EXERCISE MATERIALS
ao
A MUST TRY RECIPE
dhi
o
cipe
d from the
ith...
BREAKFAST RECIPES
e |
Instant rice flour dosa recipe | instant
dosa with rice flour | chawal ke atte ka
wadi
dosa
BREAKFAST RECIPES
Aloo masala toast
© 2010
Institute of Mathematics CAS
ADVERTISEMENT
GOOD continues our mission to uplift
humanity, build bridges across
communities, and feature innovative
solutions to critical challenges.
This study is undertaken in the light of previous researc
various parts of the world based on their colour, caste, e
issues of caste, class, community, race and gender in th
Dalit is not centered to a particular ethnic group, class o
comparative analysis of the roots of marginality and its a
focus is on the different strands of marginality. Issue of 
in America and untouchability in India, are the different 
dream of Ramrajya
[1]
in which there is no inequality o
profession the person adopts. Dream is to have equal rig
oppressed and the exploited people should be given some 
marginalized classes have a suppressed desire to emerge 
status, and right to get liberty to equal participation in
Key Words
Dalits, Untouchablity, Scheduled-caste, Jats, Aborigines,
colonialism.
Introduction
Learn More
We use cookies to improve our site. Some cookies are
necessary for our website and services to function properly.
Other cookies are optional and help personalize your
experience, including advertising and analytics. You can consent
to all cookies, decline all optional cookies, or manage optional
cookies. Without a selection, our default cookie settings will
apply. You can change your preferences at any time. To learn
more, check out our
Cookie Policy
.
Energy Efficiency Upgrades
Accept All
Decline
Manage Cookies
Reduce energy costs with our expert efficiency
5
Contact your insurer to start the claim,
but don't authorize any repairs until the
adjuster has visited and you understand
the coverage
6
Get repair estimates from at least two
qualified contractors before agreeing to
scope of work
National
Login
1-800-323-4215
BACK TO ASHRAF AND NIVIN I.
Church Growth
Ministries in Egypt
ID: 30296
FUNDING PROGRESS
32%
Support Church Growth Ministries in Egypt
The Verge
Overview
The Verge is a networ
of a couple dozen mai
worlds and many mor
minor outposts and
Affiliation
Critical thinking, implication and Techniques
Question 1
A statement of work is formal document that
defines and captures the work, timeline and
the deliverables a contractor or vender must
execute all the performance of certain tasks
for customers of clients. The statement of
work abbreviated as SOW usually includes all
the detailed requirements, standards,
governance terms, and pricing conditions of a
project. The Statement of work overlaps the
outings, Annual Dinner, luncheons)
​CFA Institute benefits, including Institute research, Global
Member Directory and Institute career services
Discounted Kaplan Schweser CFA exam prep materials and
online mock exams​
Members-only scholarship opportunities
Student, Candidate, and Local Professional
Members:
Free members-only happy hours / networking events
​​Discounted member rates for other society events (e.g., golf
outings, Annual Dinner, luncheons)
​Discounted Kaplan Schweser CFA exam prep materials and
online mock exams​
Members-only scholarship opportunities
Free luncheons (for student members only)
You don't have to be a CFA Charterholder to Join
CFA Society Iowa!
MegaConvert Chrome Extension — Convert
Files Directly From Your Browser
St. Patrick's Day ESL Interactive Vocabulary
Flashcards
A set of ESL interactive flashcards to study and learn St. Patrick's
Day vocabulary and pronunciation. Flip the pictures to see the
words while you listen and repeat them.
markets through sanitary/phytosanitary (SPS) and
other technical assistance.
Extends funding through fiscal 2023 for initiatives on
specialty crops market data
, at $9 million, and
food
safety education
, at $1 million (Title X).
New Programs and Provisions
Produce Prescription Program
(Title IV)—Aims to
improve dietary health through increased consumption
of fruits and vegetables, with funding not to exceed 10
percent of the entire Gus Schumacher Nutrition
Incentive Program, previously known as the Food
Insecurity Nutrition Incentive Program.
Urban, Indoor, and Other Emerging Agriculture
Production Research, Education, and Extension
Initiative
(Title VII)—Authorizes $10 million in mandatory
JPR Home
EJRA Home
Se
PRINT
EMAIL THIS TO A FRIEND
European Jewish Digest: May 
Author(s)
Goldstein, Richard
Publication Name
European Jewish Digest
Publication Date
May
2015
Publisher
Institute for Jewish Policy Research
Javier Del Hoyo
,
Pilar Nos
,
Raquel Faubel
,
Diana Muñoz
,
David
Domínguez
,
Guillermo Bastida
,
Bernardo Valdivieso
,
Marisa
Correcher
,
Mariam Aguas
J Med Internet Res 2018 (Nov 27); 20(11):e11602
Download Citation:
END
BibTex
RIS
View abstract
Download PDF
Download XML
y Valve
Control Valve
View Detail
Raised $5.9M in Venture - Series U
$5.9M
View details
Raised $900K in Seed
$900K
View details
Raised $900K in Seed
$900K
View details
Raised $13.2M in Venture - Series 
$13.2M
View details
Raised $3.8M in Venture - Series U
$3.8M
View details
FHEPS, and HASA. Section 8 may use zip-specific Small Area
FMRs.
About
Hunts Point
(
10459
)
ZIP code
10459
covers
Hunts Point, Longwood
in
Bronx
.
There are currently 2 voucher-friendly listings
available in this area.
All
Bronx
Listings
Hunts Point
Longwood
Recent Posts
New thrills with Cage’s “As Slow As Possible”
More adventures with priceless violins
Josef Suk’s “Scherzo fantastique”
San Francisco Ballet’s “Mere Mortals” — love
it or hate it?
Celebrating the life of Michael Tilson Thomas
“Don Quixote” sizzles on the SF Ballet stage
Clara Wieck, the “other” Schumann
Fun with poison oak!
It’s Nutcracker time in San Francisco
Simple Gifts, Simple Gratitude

PROBLEM TO WORK ON
Check the listing above for "Francisco". Show every line where it turns up.

EXERCISE SOLUTION
San Francisco Ballet’s “Mere Mortals” — love
It’s Nutcracker time in San Francisco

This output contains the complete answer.